== Work item ==
Make an exact copy of the entries, and keep any pictures out of it.

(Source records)
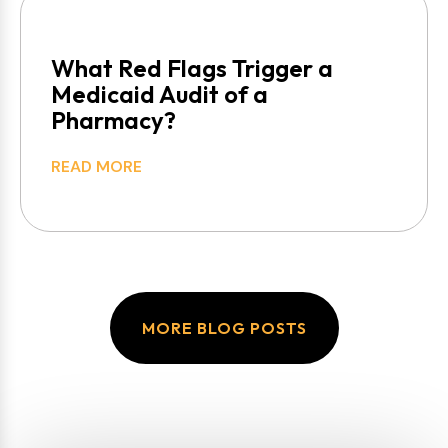
What Red Flags Trigger a
Medicaid Audit of a
Pharmacy?
READ MORE
MORE BLOG POSTS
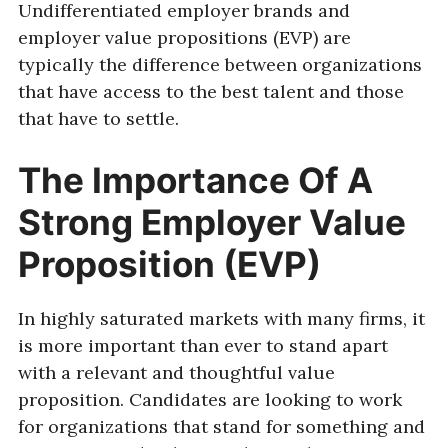
Undifferentiated employer brands and
employer value propositions (EVP) are
typically the difference between organizations
that have access to the best talent and those
that have to settle.
The Importance Of A
Strong Employer Value
Proposition (EVP)
In highly saturated markets with many firms, it
is more important than ever to stand apart
with a relevant and thoughtful value
proposition. Candidates are looking to work
for organizations that stand for something and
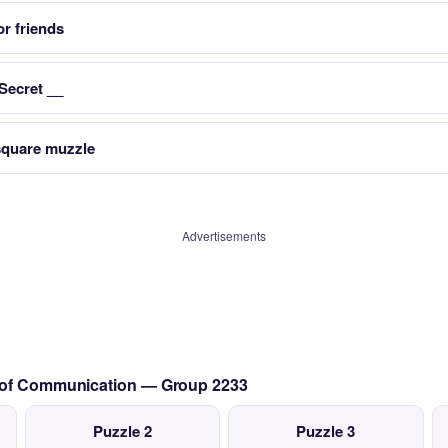
r friends
 Secret __
 square muzzle
Advertisements
s of Communication — Group 2233
Puzzle 2
Puzzle 3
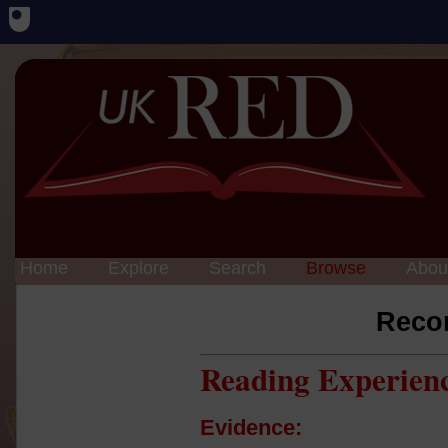
Home
Explore
Search
Browse
Abou
Reco
Reading Experien
Evidence:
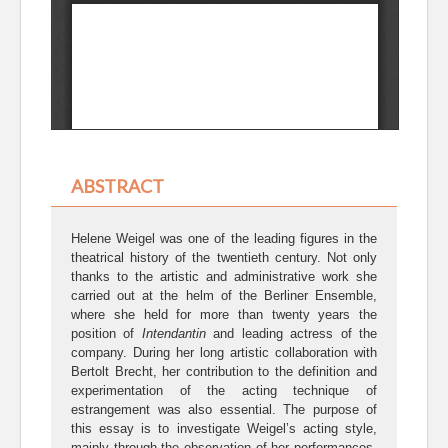
ABSTRACT
Helene Weigel was one of the leading figures in the
theatrical history of the twentieth century. Not only
thanks to the artistic and administrative work she
carried out at the helm of the Berliner Ensemble,
where she held for more than twenty years the
position of
Intendantin
and leading actress of the
company. During her long artistic collaboration with
Bertolt Brecht, her contribution to the definition and
experimentation of the acting technique of
estrangement was also essential. The purpose of
this essay is to investigate Weigel’s acting style,
mainly through the observation of her performances,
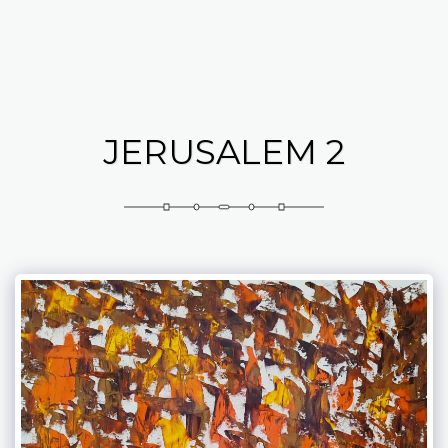
Abramovich Patricia
JERUSALEM 2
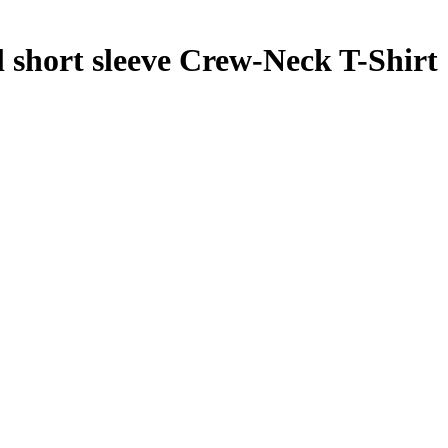
hort sleeve Crew-Neck T-Shirt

== Written solution ==
What Red Flags Trigger a
Medicaid Audit of a
Pharmacy?
READ MORE
MORE BLOG POSTS
Undifferentiated employer brands and
employer value propositions (EVP) are
typically the difference between organizations
that have access to the best talent and those
that have to settle.
The Importance Of A
Strong Employer Value
Proposition (EVP)
In highly saturated markets with many firms, it
is more important than ever to stand apart
with a relevant and thoughtful value
proposition. Candidates are looking to work
for organizations that stand for something and
r friends
 Secret __
 square muzzle
Advertisements
s of Communication — Group 2233
Puzzle 2
Puzzle 3
Home
Explore
Search
Browse
Abou
Reco
Reading Experien
Evidence:
ABSTRACT
Helene Weigel was one of the leading figures in the
theatrical history of the twentieth century. Not only
thanks to the artistic and administrative work she
carried out at the helm of the Berliner Ensemble,
where she held for more than twenty years the
position of
Intendantin
and leading actress of the
company. During her long artistic collaboration with
Bertolt Brecht, her contribution to the definition and
experimentation of the acting technique of
estrangement was also essential. The purpose of
this essay is to investigate Weigel’s acting style,
mainly through the observation of her performances,
Abramovich Patricia
JERUSALEM 2
hort sleeve Crew-Neck T-Shirt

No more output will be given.